My bum cheeks feel like ice. My three layers of clothing, including lycra pants, thermal long johns and leggings, are insufferably damp from my fall into the soft, white abyss of snow. And now my ass is drenched. The blizzard up in Poland's Tatra mountain range is continuing to berate my bum cheeks with every gust, chiding me for my lack of balance on the ice.
"I can't make it!" I cry at my boyfriend, the wind smacking the words away from my mouth. He gives me a wry look, he heard what I said.
"What kind of travel blogger are you?" he shouts back against the wind. "One that gives up in the face of challenge!?" Now he's berating me too.
"But my bum is so wet," I whine back like a child whose had the jam jar confiscated.
"We are intrepid explorers! We knew Kościelec would be no easy task. We knew there'd be snow, we knew there'd be ice, we knew there'd be hard times ahead. This hike is what sorts the men from the boys."
"But I'm a girl..." I moan pathetically.
Kościelec is a peak in the high Tatras on the border between Poland and Slovakia. Our couchsurfing hosts down in the nearby town of Zakopane told us that if you can make it to the top of Kościelec, then you can stand on the Polish side and throw a snowball into Slovakia.

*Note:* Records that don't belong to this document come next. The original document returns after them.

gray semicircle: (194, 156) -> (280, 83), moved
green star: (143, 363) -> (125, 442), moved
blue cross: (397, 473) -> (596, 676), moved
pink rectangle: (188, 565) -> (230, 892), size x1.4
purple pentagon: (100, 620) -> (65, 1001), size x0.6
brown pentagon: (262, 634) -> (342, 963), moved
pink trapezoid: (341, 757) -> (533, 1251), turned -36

We'd been hiking for five hours. We'd walked through white forests and across frozen streams, scrambled up steep slopes with only ice-slicked rocks to use as footholds, and staggered through mountain mist. At one point I'd stretched out my arm and could barely see my hand through the heavy fog. I darted a terrified look to my boyfriend, Luke, only to find him already disappearing into the mist like a ghost. Stupefied, I'd hurried after him, unable to contain my horror that a haemophiliac whose shoes had no grip on the ice was kamikazing ahead.

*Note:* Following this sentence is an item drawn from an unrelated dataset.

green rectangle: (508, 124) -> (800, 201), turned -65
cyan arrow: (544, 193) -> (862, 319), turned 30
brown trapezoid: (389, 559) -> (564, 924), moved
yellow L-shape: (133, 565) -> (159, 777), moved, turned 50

After a challenging climb, we had made it above cloud level. A few mountain peaks jutted out in the distance; kings puncturing the wispy cumulus with their stony crowns. I feverishly sucked air into my lungs and looked around for some sign of a café... or another hiker... or just any kind of civilisation. There was nothing. We were lost in the clouds.
A small yellow painted signpost stuck out from the snow, indicating we should continue along another icy path. I pulled my mock fur hat down over my ears and on we ploughed. Thirty minutes later a few chimneys and little wooden huts came into view. “Pheeew,” I had gasped, relieved that we weren't alone in the wilderness. Behind the huts stood Kościelec.
I looked up and whimpered in the shadow cast over us by the mountain. “We'll never make it,” I whimpered, but Luke was already gone. Like a ballerina on pointe, he was digging his hiking boots into the soft, vertical face of snow. He left a trail of yeti-sized footprints behind him, so I decided to follow in his tracks. But we were sinking. Soon the snow was coming up to our knees each time we pounded a foot down. Then, we stumbled and tumbled down. Our shoes turned into skis, slicing through the snow we shot down the slope. Clusters of snow followed us and soon we fell backward onto our bums. Stuck inside a snowy hole I looked over at Luke who was in his own snowy abyss and giggled, exasperated. My clothes were drenched with water, and my bum cheeks were numb.
The final climb was impossible. “I can't make it!” I cried.
As I began my pathetic moaning response to Luke's motivational intrepid explorers speech, a magical voice called down to us. “Take the chairlift!” We looked up into the white cloud and saw skis dangling from a black line. A chairlift! Soon we were being scooped into a metal seat and whisked up further into the mass of clouds.
On top of Kościelec, we overlooked dozens and dozens of mountains all capped with snow. A pink glow of sun was sinking into the pit between them, scattering a warm light across the rocky bases. We clamped hands, standing with our toes just over the edge of the peak. We had made it. I looked at Luke, planted a kiss on his lips, and said, “My bum is so wet right now.”